Andrzej Duda błyskawicznie zareagował na słowa Roberta Biedronia, który na antenie TVP zaproponował, że przyjdzie do prezydenta z mamą i ze swoim partnerem. Prezydent nie tylko zaprosił kandydata Lewicy, ale również jego mamę oraz aktywistę LGBT, którego prezydent spotkał w Lublinie podczas wiecu wyborczego.
Robert Biedroń został zaproszony do programu „Gość Wiadomości” TVP dwa dni po tym, jak opinię publiczną oburzyły słowa wysokich rangą polityków koalicji rządzącej, w tym prezydenta Andrzeja Dudy, krzywdzące osoby o innej orientacji.
Prezydent porównał środowisko LGBT do ideologii komunistycznych. – To był bolszewizm.
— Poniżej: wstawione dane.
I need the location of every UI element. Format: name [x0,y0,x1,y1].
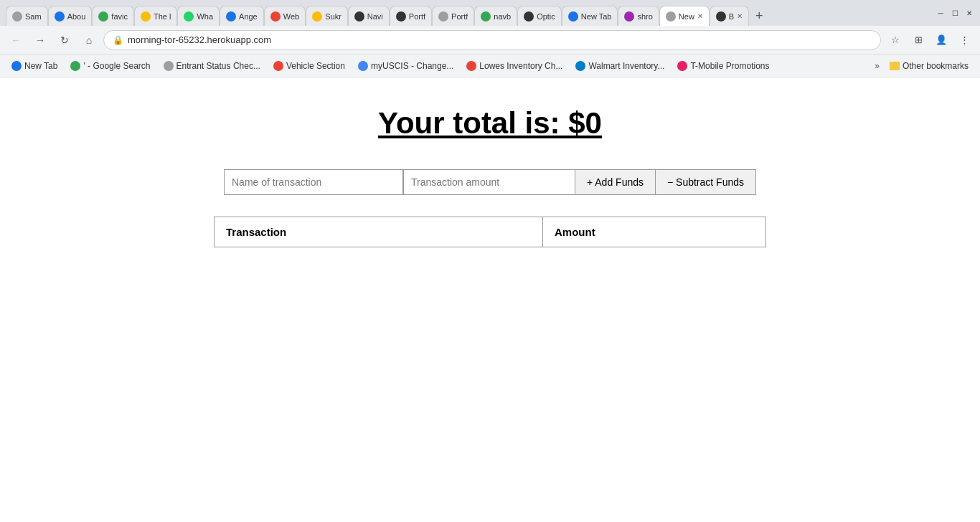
tab-favicon [354,11,364,22]
url-text: morning-tor-65232.herokuapp.com [128,34,872,45]
tab-favicon [481,11,491,22]
tab-optic[interactable]: Optic [517,6,562,26]
bookmarks-more-button[interactable]: » [872,61,882,71]
transaction-form: + Add Funds − Subtract Funds [224,169,756,195]
tab-portf2[interactable]: Portf [432,6,474,26]
home-button[interactable]: ⌂ [79,30,99,50]
tab-favicon [438,11,448,22]
col-header-transaction: Transaction [215,217,543,247]
tab-wha[interactable]: Wha [177,6,220,26]
tab-favicon [184,11,194,22]
tab-the[interactable]: The l [134,6,177,26]
bookmark-walmart[interactable]: Walmart Inventory... [570,57,670,75]
tab-favicon [55,11,65,22]
lock-icon: 🔒 [113,35,123,45]
window-controls: ─ ☐ ✕ [936,8,974,18]
tab-newtab[interactable]: New Tab [562,6,618,26]
new-tab-button[interactable]: + [749,6,769,26]
browser-frame: Sam Abou favic The l Wha Ange [0,0,980,522]
bookmark-newtab[interactable]: New Tab [6,57,63,75]
bookmark-tmobile[interactable]: T-Mobile Promotions [672,57,775,75]
tab-sukr[interactable]: Sukr [306,6,348,26]
tab-favicon [312,11,322,22]
tab-favicon [716,11,726,22]
bookmark-lowes[interactable]: Lowes Inventory Ch... [461,57,568,75]
bookmark-entrant[interactable]: Entrant Status Chec... [158,57,266,75]
nav-icons: ☆ ⊞ 👤 ⋮ [885,30,974,50]
close-button[interactable]: ✕ [964,8,974,18]
tab-new-active[interactable]: New ✕ [659,6,710,26]
title-bar: Sam Abou favic The l Wha Ange [0,0,980,26]
folder-icon [890,62,900,70]
refresh-button[interactable]: ↻ [55,30,75,50]
subtract-funds-button[interactable]: − Subtract Funds [656,169,756,195]
tab-favicon [141,11,151,22]
minimize-button[interactable]: ─ [936,8,946,18]
bookmark-favicon [575,61,585,71]
maximize-button[interactable]: ☐ [950,8,960,18]
page-content: Your total is: $0 + Add Funds − Subtract… [0,77,980,522]
bookmark-favicon [273,61,283,71]
tab-strip: Sam Abou favic The l Wha Ange [6,0,931,26]
tab-close-icon[interactable]: ✕ [697,12,703,20]
tab-favicon [226,11,236,22]
tab-favicon [270,11,281,22]
tab-b[interactable]: B ✕ [710,6,749,26]
tab-portf1[interactable]: Portf [390,6,432,26]
tab-favicon [624,11,634,22]
table-header: Transaction Amount [214,217,766,247]
col-header-amount: Amount [543,217,765,247]
bookmark-favicon [677,61,687,71]
tab-sam[interactable]: Sam [6,6,48,26]
tab-ange[interactable]: Ange [220,6,264,26]
page-title: Your total is: $0 [378,106,602,141]
bookmark-favicon [11,61,22,71]
add-funds-button[interactable]: + Add Funds [575,169,656,195]
bookmark-favicon [70,61,80,71]
tab-favicon [12,11,22,22]
tab-favicon [524,11,534,22]
bookmark-myuscis[interactable]: myUSCIS - Change... [352,57,459,75]
tab-favic[interactable]: favic [92,6,134,26]
transactions-table: Transaction Amount [214,217,766,247]
address-bar[interactable]: 🔒 morning-tor-65232.herokuapp.com [103,30,881,50]
bookmarks-bar: New Tab ' - Google Search Entrant Status… [0,54,980,77]
tab-navi[interactable]: Navi [348,6,390,26]
nav-bar: ← → ↻ ⌂ 🔒 morning-tor-65232.herokuapp.co… [0,26,980,54]
tab-close-icon[interactable]: ✕ [737,12,743,20]
bookmark-google-search[interactable]: ' - Google Search [65,57,156,75]
bookmark-star-icon[interactable]: ☆ [885,30,905,50]
bookmark-favicon [358,61,368,71]
menu-icon[interactable]: ⋮ [954,30,974,50]
tab-web[interactable]: Web [264,6,306,26]
bookmark-other[interactable]: Other bookmarks [884,57,974,75]
tab-abou[interactable]: Abou [48,6,93,26]
bookmark-favicon [466,61,476,71]
tab-navb[interactable]: navb [474,6,517,26]
tab-shro[interactable]: shro [618,6,659,26]
transaction-name-input[interactable] [224,169,403,195]
back-button[interactable]: ← [6,30,26,50]
tab-favicon [396,11,406,22]
bookmark-favicon [164,61,174,71]
bookmark-vehicle[interactable]: Vehicle Section [268,57,351,75]
tab-favicon [98,11,108,22]
extension-puzzle-icon[interactable]: ⊞ [908,30,928,50]
forward-button[interactable]: → [30,30,50,50]
tab-favicon [666,11,676,22]
tab-favicon [568,11,578,22]
profile-icon[interactable]: 👤 [931,30,951,50]
transaction-amount-input[interactable] [403,169,575,195]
Dzisiaj też nam i naszym dzieciom próbuje się wciskać ideologię, ale inną. Zupełnie nową, ale to jest neobolszewizm – mówił w sobotę.
– Przyjdę do prezydenta z moją mamą i z moim partnerem. Niech pan prezydent powie mojej mamie, że wychowała kogoś innego niż człowieka – powiedział w poniedziałek wieczorem Danucie Holeckiej kandydat na prezydenta Robert Biedroń.
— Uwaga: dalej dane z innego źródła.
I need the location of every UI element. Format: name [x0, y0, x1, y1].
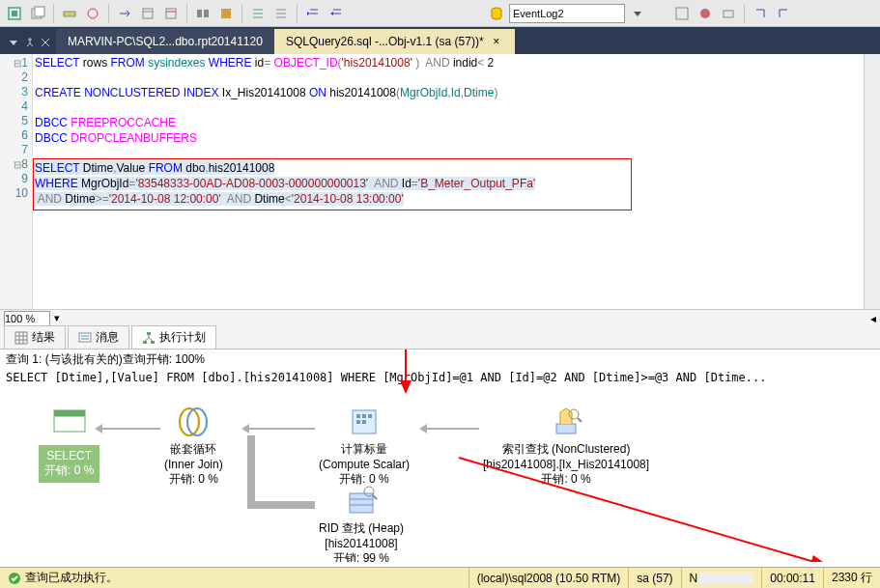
svg-rect-32 [79, 333, 91, 342]
plan-node-select[interactable]: SELECT 开销: 0 % [39, 408, 99, 483]
tab-label: SQLQuery26.sql -...Obj-v1.1 (sa (57))* [286, 35, 484, 48]
toolbar-icon[interactable] [114, 3, 135, 24]
plan-query-sql: SELECT [Dtime],[Value] FROM [dbo].[his20… [0, 370, 880, 385]
toolbar-icon[interactable] [718, 3, 739, 24]
line-number-gutter: ⊟1 2 3 4 5 6 7 ⊟8 9 10 [0, 54, 33, 309]
plan-connector [247, 428, 315, 430]
toolbar-icon[interactable] [160, 3, 182, 24]
toolbar-icon[interactable] [82, 3, 103, 24]
plan-query-header: 查询 1: (与该批有关的)查询开销: 100% [0, 350, 880, 370]
svg-point-5 [88, 9, 98, 18]
index-seek-icon [549, 405, 583, 439]
separator [53, 4, 54, 23]
indent-icon[interactable] [302, 3, 324, 24]
plan-node-compute-scalar[interactable]: 计算标量 (Compute Scalar) 开销: 0 % [319, 405, 410, 488]
toolbar-icon[interactable] [192, 3, 213, 24]
tab-results[interactable]: 结果 [4, 325, 66, 349]
svg-rect-26 [724, 11, 733, 17]
database-icon[interactable] [486, 3, 507, 24]
svg-line-59 [373, 495, 377, 499]
svg-rect-12 [221, 9, 231, 18]
plan-node-rid-lookup[interactable]: RID 查找 (Heap) [his20141008] 开销: 99 % [319, 484, 404, 562]
svg-rect-51 [362, 420, 366, 424]
tab-active[interactable]: SQLQuery26.sql -...Obj-v1.1 (sa (57))* × [274, 29, 515, 54]
tab-close-icon[interactable]: × [490, 35, 503, 48]
svg-rect-27 [15, 332, 27, 344]
tab-messages[interactable]: 消息 [68, 325, 129, 349]
result-tabs: 结果 消息 执行计划 [0, 326, 880, 350]
svg-rect-36 [143, 341, 147, 344]
toolbar-icon[interactable] [4, 3, 25, 24]
status-time: 00:00:11 [761, 568, 823, 588]
status-user: sa (57) [628, 568, 680, 588]
tabbar-gutter [4, 33, 56, 54]
plan-connector [425, 428, 479, 430]
comment-icon[interactable] [247, 3, 269, 24]
svg-line-40 [149, 338, 153, 341]
separator [297, 4, 298, 23]
vertical-scrollbar[interactable] [864, 54, 880, 309]
plan-node-nested-loop[interactable]: 嵌套循环 (Inner Join) 开销: 0 % [164, 405, 223, 488]
success-icon [8, 572, 21, 585]
dropdown-icon[interactable] [8, 37, 20, 50]
toolbar-icon[interactable] [215, 3, 237, 24]
plan-connector [247, 501, 315, 509]
execution-plan-panel: 查询 1: (与该批有关的)查询开销: 100% SELECT [Dtime],… [0, 350, 880, 562]
status-success: 查询已成功执行。 [0, 568, 126, 588]
rid-lookup-icon [344, 484, 379, 518]
toolbar-icon[interactable] [59, 3, 80, 24]
pin-icon[interactable] [24, 37, 37, 50]
arrow-icon [241, 424, 249, 434]
code-content[interactable]: SELECT rows FROM sysindexes WHERE id= OB… [33, 54, 864, 309]
document-tabbar: MARVIN-PC\SQL2...dbo.rpt20141120 SQLQuer… [0, 27, 880, 54]
scroll-left-icon[interactable]: ◂ [870, 312, 876, 325]
toolbar-icon[interactable] [750, 3, 771, 24]
svg-rect-11 [204, 10, 209, 17]
zoom-combo[interactable] [4, 311, 50, 326]
close-icon[interactable] [40, 37, 52, 50]
tab-label: 消息 [96, 329, 119, 346]
svg-rect-52 [556, 424, 576, 434]
status-database: N [681, 568, 762, 588]
toolbar-icon[interactable] [671, 3, 693, 24]
status-rows: 2330 行 [823, 568, 880, 588]
compute-icon [347, 405, 382, 439]
dropdown-icon[interactable] [627, 3, 648, 24]
svg-rect-24 [676, 8, 688, 19]
plan-connector [247, 435, 255, 507]
tab-label: 执行计划 [159, 329, 206, 346]
outdent-icon[interactable] [326, 3, 347, 24]
messages-icon [78, 331, 92, 345]
svg-rect-47 [356, 414, 360, 418]
annotation-arrow [386, 350, 425, 400]
svg-rect-49 [368, 414, 372, 418]
svg-rect-43 [54, 410, 85, 416]
svg-rect-1 [12, 11, 17, 16]
plan-icon [142, 331, 156, 345]
separator [241, 4, 242, 23]
svg-rect-50 [356, 420, 360, 424]
main-toolbar [0, 0, 880, 27]
svg-rect-10 [197, 10, 202, 17]
database-combo[interactable] [509, 4, 625, 23]
svg-rect-6 [143, 9, 153, 18]
select-icon [52, 408, 87, 443]
toolbar-icon[interactable] [773, 3, 794, 24]
plan-canvas[interactable]: SELECT 开销: 0 % 嵌套循环 (Inner Join) 开销: 0 %… [0, 385, 880, 549]
toolbar-icon[interactable] [695, 3, 716, 24]
status-bar: 查询已成功执行。 (local)\sql2008 (10.50 RTM) sa … [0, 567, 880, 588]
separator [744, 4, 745, 23]
tab-inactive[interactable]: MARVIN-PC\SQL2...dbo.rpt20141120 [56, 29, 274, 54]
toolbar-icon[interactable] [27, 3, 48, 24]
tab-execution-plan[interactable]: 执行计划 [131, 325, 216, 349]
tab-label: 结果 [32, 329, 55, 346]
arrow-icon [95, 424, 102, 434]
svg-line-54 [578, 418, 582, 422]
svg-rect-48 [362, 414, 366, 418]
arrow-icon [419, 424, 427, 434]
plan-connector [100, 428, 160, 430]
toolbar-icon[interactable] [137, 3, 158, 24]
uncomment-icon[interactable] [270, 3, 292, 24]
tab-label: MARVIN-PC\SQL2...dbo.rpt20141120 [68, 35, 263, 48]
separator [186, 4, 187, 23]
Inni goście Również mama kandydata Lewicy odniosła się do sprawy. Dziś publicznie odczytała przed Pałacem Prezydenckim apel do Andrzeja Dudy. – Jest pan rodzicem, ojcem przepięknej i zdolnej córki. Jestem pewna, że bardzo pan ją kocha i jest pan z niej bardzo dumny. Wiem, że zrobi pan wszystko, by była bezpieczna i szczęśliwa. Że odda pan wszystko, by obronić ją przed wyzwiskami, przemocą, nienawiścią. Wiem i czuję to jako matka czwórki dzieci – mówiła Helena Biedroń.
Po apelu matki Biedronia rzecznik prezydenta Błażej Spychalski poinformował, że Andrzej Duda zaprosił do Pałacu Prezydenckiego Roberta Biedronia oraz jego matkę Helenę. Spotkanie ma się odbyć w najbliższą środę o godz. 11.30.